In this series of posts, I’m going to analyse the Telco customer churn dataset available from IBM here.
In this first post I’m going to do some survival analysis and preliminary data exploration and visualisation, to try and understand which are the most important factors affecting customer churn in this dataset. In the next post I’ll demonstrate how to build a classification model to predict customer churn for this dataset. Finally, in the third and final post I’ll consider how you might create and customer churn forecast and how useful such a forecast might be for a business.
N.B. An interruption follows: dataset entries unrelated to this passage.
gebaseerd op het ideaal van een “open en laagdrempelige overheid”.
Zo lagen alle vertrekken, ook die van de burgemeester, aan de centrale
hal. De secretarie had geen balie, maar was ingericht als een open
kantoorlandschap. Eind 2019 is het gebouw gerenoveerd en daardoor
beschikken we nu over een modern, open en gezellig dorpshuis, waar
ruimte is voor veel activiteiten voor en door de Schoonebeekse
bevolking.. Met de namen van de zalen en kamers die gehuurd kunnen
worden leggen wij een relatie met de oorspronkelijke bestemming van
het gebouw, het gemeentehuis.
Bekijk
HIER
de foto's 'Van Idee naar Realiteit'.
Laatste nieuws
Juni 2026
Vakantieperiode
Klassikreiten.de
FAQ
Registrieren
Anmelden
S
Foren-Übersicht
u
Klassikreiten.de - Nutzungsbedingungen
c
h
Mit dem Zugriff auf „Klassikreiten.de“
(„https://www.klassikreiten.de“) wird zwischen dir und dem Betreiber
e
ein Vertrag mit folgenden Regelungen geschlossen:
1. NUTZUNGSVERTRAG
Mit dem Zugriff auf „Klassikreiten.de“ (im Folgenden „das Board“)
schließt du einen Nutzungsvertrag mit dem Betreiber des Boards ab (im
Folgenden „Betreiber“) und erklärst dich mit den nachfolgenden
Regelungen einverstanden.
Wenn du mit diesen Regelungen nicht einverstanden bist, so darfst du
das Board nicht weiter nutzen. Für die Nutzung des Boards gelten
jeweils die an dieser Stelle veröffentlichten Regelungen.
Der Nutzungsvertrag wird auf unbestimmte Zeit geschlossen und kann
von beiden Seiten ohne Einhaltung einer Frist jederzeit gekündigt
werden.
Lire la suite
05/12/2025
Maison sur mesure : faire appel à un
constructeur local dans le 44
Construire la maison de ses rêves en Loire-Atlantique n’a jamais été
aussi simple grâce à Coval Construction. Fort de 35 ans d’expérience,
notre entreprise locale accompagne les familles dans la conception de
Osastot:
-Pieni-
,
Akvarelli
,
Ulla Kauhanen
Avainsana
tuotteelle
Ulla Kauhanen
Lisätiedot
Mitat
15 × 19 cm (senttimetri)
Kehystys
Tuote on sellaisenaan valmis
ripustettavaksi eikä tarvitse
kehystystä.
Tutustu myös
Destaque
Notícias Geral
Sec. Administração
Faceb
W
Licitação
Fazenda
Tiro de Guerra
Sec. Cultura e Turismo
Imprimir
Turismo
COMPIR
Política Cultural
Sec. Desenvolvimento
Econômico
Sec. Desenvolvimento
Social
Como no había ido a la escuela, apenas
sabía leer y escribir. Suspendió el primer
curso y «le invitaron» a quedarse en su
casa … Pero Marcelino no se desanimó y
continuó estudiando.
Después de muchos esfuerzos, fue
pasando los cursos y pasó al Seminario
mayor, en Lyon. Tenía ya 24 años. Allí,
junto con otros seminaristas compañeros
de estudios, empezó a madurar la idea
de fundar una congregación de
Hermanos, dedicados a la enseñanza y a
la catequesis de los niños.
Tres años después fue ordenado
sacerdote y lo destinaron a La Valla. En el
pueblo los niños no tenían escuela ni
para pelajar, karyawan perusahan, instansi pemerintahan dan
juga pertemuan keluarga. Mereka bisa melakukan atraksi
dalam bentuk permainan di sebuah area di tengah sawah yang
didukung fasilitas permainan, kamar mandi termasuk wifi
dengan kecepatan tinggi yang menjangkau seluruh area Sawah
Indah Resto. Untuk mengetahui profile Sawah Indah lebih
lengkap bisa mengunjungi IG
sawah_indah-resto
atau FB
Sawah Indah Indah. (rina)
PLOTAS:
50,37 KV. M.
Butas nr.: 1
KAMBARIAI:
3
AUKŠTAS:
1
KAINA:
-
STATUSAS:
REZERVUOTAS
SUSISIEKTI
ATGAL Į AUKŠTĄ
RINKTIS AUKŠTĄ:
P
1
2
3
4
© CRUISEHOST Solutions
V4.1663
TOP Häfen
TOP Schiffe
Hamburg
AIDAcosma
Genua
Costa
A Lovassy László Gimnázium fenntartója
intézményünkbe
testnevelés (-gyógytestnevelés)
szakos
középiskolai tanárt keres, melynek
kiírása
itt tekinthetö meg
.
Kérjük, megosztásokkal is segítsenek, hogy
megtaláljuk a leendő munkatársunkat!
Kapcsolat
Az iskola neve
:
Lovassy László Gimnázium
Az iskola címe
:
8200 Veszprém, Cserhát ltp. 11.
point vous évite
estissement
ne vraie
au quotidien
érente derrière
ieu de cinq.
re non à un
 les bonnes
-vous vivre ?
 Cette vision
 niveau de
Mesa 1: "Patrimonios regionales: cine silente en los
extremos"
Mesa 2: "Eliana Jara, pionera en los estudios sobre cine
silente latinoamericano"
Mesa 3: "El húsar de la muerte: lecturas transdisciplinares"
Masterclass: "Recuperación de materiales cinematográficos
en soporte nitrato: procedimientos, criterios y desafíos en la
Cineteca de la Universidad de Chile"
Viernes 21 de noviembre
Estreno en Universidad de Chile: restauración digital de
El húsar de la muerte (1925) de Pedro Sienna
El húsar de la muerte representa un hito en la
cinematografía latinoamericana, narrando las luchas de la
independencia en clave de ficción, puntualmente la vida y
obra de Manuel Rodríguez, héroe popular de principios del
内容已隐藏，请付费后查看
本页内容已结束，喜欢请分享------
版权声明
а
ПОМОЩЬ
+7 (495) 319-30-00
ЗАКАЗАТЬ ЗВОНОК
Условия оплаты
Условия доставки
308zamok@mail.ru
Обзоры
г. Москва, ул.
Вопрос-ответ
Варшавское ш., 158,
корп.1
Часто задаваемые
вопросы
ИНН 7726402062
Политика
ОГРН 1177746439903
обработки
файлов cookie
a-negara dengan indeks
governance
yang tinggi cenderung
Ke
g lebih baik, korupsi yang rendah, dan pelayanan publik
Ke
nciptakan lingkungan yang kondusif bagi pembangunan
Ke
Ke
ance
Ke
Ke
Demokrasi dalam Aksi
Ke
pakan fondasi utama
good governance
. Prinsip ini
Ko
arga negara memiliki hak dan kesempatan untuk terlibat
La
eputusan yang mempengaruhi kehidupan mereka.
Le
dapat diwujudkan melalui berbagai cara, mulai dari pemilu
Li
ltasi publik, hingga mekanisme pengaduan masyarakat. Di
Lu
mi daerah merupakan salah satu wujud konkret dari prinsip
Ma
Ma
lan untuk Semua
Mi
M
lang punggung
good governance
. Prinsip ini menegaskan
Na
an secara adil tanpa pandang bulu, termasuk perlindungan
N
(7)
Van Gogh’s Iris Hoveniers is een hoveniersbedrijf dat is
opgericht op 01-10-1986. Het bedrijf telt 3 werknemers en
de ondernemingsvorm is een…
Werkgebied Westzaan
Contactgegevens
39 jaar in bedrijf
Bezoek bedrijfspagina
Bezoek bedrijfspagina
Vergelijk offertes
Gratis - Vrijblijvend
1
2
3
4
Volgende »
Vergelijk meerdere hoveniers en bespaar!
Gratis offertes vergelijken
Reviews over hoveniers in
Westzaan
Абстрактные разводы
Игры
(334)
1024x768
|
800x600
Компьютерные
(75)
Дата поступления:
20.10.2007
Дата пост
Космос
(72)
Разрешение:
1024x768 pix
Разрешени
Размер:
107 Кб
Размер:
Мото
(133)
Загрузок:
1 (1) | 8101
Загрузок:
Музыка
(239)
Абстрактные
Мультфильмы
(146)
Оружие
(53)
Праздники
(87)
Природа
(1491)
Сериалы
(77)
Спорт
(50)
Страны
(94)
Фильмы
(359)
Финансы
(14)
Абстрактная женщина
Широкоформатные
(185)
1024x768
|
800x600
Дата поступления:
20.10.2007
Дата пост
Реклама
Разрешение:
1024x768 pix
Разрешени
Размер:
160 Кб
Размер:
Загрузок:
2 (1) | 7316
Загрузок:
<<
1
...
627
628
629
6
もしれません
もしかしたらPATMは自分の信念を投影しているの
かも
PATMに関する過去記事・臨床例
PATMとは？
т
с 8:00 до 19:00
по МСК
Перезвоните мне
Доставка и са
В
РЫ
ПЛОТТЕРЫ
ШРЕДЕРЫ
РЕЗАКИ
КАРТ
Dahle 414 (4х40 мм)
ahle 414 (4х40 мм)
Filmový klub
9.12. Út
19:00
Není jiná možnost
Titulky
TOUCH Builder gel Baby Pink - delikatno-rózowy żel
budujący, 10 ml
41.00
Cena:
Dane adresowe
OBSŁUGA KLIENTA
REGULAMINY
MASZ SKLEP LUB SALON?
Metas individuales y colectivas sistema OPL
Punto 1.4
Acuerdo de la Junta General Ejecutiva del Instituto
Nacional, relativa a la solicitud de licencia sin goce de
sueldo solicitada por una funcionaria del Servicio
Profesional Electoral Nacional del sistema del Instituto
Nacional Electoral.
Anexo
First, load libraries and data.
# data handling utilities
library(data.table)
library(dplyr)
library(tidyr)
library(purrr)
# plotting
library(ggplot2)
# survival fitting and plotting
library(survival)
library(survminer)
# Load the TELCO customer churn data from .csv file converted from the downloaded file:
df.tel=fread("./data/WA_Fn-UseC_-Telco-Customer-Chur-Table 1.csv", data.table=F)
head(df.tel[,1:11])
customerID gender SeniorCitizen Partner Dependents tenure PhoneService MultipleLines InternetService OnlineSecurity OnlineBackup
1 7590-VHVEG Female 0 Yes No 1 No No service DSL No Yes
2 5575-GNVDE Male 0 No No 34 Yes No DSL Yes No
3 3668-QPYBK Male 0 No No 2 Yes No DSL Yes Yes
4 7795-CFOCW Male 0 No No 45 No No service DSL Yes No
5 9237-HQITU Female 0 No No 2 Yes No Fiber optic No No
6 9305-CDSKC Female 0 No No 8 Yes Yes Fiber optic No No
head(df.tel[,12:21])
DeviceProtection TechSupport StreamingTV StreamingMovies Contract PaperlessBilling PaymentMethod MonthlyCharges TotalCharges Churn
1 No No No No Month Yes Electronic\ncheck 29.85 1 No
2 Yes No No No One year No Mailed\ncheck 56.95 34 No
3 No No No No Month Yes Mailed\ncheck 53.85 2 Yes
4 Yes Yes No No One year No Bank\ntransfer 42.30 45 No
5 No No No No Month Yes Electronic\ncheck 70.70 2 Yes
6 Yes No Yes Yes Month Yes Electronic\ncheck 99.65 8 Yes
This sample data from IBM gives information about a set of customers for a fictious telecommunications business, indicating the length of time they’ve been a customer, (“tenure”, in months), if they left the service within the last month (“Churn” - a binary variable) together with 18 other covariates describing each customer.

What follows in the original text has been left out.